During our weekly meeting at work, we went through an interesting exercise. We were asked to rank, in numerical order the following traits in ourselves:
- Creativity
- Digital/Technical
- Analytical
- Sales-Driven
- Strategic
Since I am in the marketing department, these are, by nature, marketing-centric traits. Our task was to rank ourselves on these traits from strongest to weakest. Not surprisingly, the results varied from person to person. For me, Digital/Technical was first, Analytical second, Creativity third.
These were self rankings, so they were designed to reflect how we saw our own strengths and weaknesses. And I was satisfied with those rankings, although there seemed to be something missing.

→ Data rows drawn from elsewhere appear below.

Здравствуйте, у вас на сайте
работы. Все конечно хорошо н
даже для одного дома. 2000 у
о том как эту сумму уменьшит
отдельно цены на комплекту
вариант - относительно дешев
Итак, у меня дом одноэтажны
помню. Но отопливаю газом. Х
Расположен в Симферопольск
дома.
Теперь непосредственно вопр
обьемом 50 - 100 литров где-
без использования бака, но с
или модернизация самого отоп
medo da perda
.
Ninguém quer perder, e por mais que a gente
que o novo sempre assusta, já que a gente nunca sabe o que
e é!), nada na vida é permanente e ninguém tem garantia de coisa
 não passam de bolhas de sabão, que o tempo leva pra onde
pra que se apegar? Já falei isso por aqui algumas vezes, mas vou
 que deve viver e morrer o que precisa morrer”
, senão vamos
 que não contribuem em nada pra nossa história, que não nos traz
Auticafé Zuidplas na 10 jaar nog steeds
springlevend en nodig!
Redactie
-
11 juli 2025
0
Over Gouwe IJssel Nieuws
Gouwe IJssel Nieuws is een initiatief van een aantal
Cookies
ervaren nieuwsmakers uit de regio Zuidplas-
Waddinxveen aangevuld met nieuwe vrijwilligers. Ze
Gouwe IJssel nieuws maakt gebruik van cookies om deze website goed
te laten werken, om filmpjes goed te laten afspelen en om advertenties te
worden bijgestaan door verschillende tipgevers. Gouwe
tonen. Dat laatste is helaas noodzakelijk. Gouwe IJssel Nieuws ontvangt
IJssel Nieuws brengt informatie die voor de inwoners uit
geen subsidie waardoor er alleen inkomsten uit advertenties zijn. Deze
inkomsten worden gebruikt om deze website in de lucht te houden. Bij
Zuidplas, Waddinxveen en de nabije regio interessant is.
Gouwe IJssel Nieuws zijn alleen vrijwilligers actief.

It bugged me for awhile, until I happened on what it I think was the missing piece.
Imagination.
I had ranked Creativity about half-way down the list, but I consider myself very creative. Was this just a semantic distinction, without any real significance? Off to the dictionary… (from dictionary.com)
cre·a·tiv·i·ty
[kree-ey-tiv-i-tee, kree-uh-]
- the state or quality of being creative.
- the ability to transcend traditional ideas, rules, patterns, relationships, or the like, and to create meaningful new ideas, forms, methods, interpretations, etc.; originality, progressiveness, or imagination: the need for creativity in modern industry; creativity in the performing arts.
- the process by which one utilizes creative ability: Extensive reading stimulated his creativity.
im·ag·i·na·tion
[ih-maj-uh-ney-shuh
n]
- the faculty of imagining, or of forming mental images or concepts of what is not actually present to the senses.
- the action or process of forming such images or concepts.
- the faculty of producing ideal creations consistent with reality, as in literature, as distinct from the power of creating illustrative or decorative imagery. Compare fancy ( def. 2 ) .
- the product of imagining; a conception or mental creation, often a baseless or fanciful one.
- ability to face and resolve difficulties; resourcefulness: a job that requires imagination.
- Psychology . the power of reproducing images stored in the memory under the suggestion of associated images (reproductive imagination) or of recombining former experiences in the creation of new images directed at a specific goal or aiding in the solution of problems (creative imagination).
- (in Kantian epistemology) synthesis of data from the sensory manifold into objects by means of the categories.
- Archaic . a plan, scheme, or plot.
Similar, but not the same. Creation is a description of synthesizing ideas, of creating something new from what perhaps already exists, to create. The result is tangible.
Imagination, however does not necessarily produce anything other an an idea. It is a precursor to creation. Often, that which is created by imagination is fanciful, impractical, unreal. Creativity results in a product.
And that’s where the difference is for me. If imagination had been a selection, it would have been first. I’m an idea guy. I can conceptualize, pulling ideas from thin air prolifically. But I’m less creative. That’s because I take my ideas, figure out how to work them into systems, analyze the system. Then create the actual system. I imagine, then let the technician take over.
I see this in how I learn, which is by inference and relation. I can paint elaborate designs in my mind, as long as I know that each piece is “like” something else I know. If you tell me that driving a Zamboni is like driving a car on ice, I get it. I don’t need a whole lot more information to understand it. That’s the imagination. I can build huge, complex ideas from those tidbits of information.
But let’s not confuse that with strategy. The phrase “big picture” gets used a lot, but often, it’s used incorrectly. I’m better at the “30,000 ft.” picture than the “big picture”. I can see what it all should look like. But that’s different than strategy. Strategy, like creativity, is about the process to get the result. Imagination is knowing what that result looks like before you get there.
They are symbiotic, relying on each other. Without imagination, creativity, does not exist. Without creativity, imagination can never become reality. They walk hand-in-hand.